It’ll be a typical morning that I log onto Twitter, perusing my timeline as I groggily jam some toast and tea into my facehole, and read lamentations of my peers who had yet another bad date off of OK Cupid, Tinder, or whatever the hell all you kids who need to get off my philosophical notion of a lawn are using now.

Then I’m out at my usual haunts where I can plunk down my laptop to work and people-watch, and it’s inevitable I’m going to see cyber dates morph into IRL meetings in the wild. In fact, shortly after I started writing this, I found myself hankering for a sandwich and to get out of the house so I hopped the bus to the Co-Op City Panera. Aside from being one of the few options for public meeting spaces with plentiful seating and outlets up here, it’s also primetime people-watching. You get everything from Meetup.com groups to app dates to LinkedIn connections meeting in here, and more often than not the dating ones are intensely stilted.

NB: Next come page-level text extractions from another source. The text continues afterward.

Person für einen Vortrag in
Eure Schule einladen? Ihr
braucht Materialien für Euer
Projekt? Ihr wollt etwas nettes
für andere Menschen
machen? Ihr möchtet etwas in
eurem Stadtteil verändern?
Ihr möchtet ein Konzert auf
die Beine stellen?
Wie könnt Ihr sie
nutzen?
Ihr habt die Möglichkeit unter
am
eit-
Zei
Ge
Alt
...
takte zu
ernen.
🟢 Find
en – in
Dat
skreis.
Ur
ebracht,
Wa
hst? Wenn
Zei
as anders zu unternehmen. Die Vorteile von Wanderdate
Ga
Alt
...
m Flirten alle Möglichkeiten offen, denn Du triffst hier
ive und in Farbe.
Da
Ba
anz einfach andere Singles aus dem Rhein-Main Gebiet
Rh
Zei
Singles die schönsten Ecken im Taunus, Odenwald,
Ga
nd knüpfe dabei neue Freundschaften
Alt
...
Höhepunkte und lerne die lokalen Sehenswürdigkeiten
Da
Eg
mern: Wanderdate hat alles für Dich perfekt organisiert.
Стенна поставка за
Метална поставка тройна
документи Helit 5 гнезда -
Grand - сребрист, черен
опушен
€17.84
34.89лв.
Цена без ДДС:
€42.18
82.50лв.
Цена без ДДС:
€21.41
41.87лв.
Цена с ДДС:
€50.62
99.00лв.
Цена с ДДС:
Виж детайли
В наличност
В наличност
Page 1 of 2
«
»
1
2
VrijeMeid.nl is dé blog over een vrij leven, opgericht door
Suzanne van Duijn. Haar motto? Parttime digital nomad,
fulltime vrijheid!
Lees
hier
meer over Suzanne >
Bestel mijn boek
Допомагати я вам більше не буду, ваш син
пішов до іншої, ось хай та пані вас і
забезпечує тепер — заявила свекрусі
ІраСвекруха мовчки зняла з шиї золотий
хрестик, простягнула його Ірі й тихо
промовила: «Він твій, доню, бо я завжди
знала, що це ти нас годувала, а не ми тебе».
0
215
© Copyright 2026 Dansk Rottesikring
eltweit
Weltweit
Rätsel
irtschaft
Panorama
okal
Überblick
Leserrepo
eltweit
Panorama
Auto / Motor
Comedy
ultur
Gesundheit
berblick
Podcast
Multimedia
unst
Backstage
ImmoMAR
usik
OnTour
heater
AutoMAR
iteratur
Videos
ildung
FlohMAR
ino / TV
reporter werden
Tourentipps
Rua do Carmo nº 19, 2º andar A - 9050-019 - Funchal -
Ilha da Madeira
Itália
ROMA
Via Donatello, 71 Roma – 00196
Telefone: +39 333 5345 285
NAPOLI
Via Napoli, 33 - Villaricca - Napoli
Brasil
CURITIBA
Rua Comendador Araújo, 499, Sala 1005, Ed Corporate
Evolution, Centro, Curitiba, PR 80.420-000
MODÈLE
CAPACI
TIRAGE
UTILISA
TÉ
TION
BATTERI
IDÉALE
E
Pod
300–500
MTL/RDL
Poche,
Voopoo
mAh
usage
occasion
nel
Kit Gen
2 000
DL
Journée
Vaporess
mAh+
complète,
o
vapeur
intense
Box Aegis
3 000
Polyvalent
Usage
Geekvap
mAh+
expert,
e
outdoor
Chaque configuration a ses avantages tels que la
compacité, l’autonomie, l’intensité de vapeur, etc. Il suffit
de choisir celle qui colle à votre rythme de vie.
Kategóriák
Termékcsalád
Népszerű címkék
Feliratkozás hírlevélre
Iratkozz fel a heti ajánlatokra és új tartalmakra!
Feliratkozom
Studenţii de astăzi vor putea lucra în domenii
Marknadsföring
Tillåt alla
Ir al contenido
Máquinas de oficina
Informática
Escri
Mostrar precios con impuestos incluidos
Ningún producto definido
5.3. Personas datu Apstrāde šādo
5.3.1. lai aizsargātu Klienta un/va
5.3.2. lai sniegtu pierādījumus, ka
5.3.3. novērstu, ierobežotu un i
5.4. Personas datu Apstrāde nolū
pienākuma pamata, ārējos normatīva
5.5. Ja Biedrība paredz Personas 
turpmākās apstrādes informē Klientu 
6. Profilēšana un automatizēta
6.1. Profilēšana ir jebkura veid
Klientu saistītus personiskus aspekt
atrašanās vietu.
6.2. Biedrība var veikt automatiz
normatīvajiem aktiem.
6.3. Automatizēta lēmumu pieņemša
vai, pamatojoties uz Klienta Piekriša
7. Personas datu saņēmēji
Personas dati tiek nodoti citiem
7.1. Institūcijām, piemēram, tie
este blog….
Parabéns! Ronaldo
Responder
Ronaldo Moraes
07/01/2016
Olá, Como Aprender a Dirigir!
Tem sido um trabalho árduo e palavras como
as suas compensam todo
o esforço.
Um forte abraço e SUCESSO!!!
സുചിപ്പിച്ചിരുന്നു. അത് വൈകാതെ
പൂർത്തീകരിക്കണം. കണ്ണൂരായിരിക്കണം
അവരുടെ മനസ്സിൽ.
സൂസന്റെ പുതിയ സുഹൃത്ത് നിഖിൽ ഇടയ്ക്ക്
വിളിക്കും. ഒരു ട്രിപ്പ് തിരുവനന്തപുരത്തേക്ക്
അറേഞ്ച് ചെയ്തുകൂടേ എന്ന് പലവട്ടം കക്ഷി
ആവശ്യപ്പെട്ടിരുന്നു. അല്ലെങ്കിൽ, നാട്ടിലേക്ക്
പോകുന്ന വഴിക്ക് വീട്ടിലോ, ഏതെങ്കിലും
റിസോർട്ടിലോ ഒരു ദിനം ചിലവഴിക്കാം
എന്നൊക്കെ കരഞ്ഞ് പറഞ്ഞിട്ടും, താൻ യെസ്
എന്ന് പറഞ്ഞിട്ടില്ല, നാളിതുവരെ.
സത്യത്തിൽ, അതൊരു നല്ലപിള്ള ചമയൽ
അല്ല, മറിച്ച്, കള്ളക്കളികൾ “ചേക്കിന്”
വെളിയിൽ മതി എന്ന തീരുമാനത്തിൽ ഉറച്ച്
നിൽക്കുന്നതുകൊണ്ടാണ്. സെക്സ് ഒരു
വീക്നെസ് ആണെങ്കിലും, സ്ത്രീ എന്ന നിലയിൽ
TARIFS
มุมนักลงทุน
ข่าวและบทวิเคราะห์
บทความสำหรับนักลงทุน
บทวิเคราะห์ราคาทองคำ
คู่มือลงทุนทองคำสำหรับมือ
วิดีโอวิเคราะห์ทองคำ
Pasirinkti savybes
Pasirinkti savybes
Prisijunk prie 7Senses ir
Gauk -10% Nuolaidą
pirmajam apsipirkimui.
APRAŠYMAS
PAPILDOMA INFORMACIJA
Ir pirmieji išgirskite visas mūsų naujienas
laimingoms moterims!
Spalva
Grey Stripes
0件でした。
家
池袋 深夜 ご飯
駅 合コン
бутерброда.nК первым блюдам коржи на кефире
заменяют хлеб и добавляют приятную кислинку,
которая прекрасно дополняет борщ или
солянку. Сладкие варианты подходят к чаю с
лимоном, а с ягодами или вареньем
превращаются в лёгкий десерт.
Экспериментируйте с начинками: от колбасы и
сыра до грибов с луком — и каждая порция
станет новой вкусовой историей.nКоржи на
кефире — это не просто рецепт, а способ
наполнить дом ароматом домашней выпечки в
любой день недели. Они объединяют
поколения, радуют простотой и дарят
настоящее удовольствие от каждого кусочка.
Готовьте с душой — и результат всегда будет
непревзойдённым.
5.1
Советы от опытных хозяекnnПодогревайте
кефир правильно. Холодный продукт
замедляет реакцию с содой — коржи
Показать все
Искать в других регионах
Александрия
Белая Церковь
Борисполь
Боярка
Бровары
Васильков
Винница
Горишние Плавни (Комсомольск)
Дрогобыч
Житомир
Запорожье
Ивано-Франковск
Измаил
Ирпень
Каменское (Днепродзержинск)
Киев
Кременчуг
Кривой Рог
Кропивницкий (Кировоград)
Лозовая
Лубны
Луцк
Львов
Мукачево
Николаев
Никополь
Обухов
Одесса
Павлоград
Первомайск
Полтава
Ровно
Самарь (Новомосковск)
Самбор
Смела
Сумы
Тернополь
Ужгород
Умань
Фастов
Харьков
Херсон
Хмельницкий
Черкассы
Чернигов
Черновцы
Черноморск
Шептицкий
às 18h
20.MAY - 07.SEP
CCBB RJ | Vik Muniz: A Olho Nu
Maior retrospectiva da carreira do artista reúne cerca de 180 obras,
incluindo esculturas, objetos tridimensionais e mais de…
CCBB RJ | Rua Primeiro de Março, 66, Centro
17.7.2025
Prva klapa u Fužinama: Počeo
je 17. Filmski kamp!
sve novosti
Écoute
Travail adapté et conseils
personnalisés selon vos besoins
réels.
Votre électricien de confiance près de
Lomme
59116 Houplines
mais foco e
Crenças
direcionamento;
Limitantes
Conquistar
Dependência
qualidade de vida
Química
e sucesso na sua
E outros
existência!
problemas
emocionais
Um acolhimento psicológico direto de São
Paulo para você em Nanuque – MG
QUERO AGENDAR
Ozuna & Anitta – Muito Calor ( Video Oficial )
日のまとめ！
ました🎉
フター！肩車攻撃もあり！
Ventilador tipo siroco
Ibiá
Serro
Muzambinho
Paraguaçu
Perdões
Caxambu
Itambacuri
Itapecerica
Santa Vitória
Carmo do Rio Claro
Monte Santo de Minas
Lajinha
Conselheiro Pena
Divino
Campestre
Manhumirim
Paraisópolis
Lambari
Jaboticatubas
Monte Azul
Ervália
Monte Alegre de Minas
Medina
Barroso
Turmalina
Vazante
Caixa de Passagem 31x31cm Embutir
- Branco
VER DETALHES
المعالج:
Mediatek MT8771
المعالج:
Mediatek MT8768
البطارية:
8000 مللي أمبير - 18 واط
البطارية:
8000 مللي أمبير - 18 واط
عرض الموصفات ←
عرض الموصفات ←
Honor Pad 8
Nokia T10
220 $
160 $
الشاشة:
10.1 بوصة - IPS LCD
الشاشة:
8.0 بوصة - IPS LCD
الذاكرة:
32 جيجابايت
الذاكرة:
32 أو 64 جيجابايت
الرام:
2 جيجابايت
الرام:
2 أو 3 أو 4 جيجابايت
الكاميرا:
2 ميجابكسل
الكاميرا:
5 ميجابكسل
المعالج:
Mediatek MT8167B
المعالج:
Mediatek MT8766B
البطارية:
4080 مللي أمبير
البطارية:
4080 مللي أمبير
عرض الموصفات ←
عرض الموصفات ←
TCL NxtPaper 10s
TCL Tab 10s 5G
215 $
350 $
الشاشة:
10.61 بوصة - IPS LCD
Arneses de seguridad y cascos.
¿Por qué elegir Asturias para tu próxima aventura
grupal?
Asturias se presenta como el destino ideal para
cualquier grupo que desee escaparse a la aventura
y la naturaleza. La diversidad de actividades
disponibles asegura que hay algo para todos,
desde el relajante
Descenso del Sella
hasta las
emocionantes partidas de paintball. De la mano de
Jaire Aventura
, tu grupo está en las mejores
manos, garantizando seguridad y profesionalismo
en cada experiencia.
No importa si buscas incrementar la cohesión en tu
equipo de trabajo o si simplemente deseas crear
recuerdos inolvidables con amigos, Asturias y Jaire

It typically starts as a casual observation as I work and shitpost over my latte that quickly turns into a forcefield I can sense from across the room. This time, the forcefield spans the petite square table overlooking the Bay Plaza parking lot as I’m drafting a consulting client’s sales strategy. I don’t know what app the two people across the room met off of but it looks like this man is far more into this woman than the other way around. He offers to show her a video he made with a friend after they ask each other questions like “So where do you work?” and if they’d seen the latest Netflix shows.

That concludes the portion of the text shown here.